L’Allemagne fait face à un vieillissement de la population et un manque de travailleurs qualifiés. Les entreprises se voient freinées dans leur développement à cause de cette pénurie. Les secteurs qui manquent le plus de main d’œuvre qualifiée sont les domaines de la science, des technologies, l’ingénierie, les mathématiques et la santé. À l’heure actuelle, les entreprises, surtout dans le sud et les nouveaux Länder, s’inquiètent de ce problème démographique pour leurs activités.

Transition énergétique

Le gouvernement allemand a fixé dans sa loi pour la protection du climat des objectifs de réduction des émissions carbone de 65 % d’ici 2030 et la neutralité carbone d’ici 2045. Pour atteindre ces objectifs, un ensemble de mesures de soutien dans les secteurs de l’énergie, des transports, de l’industrie, des bâtiments et de l’agriculture est engagé. Les PME dans ces industries seront soumises à de nouvelles contraintes et devront faire preuve d’innovation. Elles seront également soutenues publiquement : le ministère fédéral de l’environnement finance un projet de protection du climat du Mittelstandsverbund (association représentante des PME) avec 2 millions d’euros qui consiste à conseiller 1 000 entreprises et d’économiser 50 000 tonnes de CO2 en l’espace de deux ans.

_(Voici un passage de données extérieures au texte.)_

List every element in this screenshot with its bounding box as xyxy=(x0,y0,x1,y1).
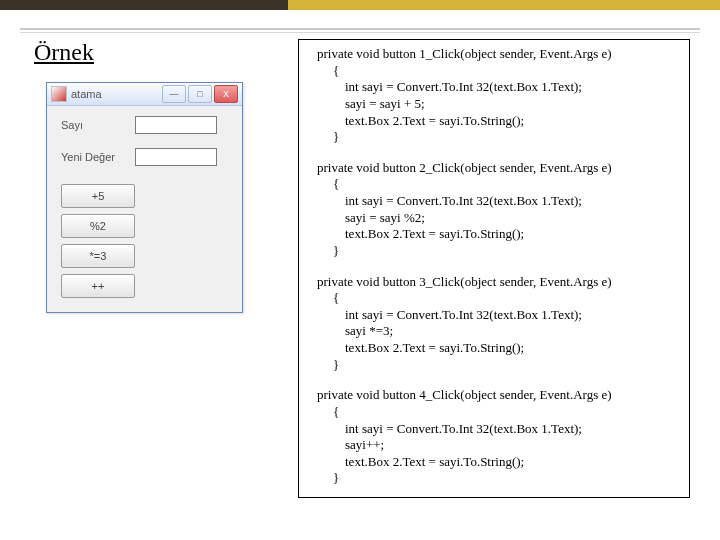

En outre, selon l’association industrielle BVMW (Bundesverband mittelständische Wirtschaft), le gouvernement allemand devrait soutenir les petites et moyennes entreprises avec un fonds de 400 milliards d’euros pour la transformation vers la neutralité climatique et la numérisation. Le fonds de transformation devrait avoir un volume de 40 milliards d’euros par an pour les dix prochaines années.

Passage au numérique

De nombreuses PME allemandes ont un vrai retard à rattraper en matière de transformation numérique. Les grandes entreprises ont mieux réussi leur transformation, encore plus depuis la crise du corona. Les grandes PME de 50 employés ou plus sont mieux arrivées à intensifier leurs efforts de numérisation contrairement aux petites entreprises de moins de cinq employés durant l’année 2020.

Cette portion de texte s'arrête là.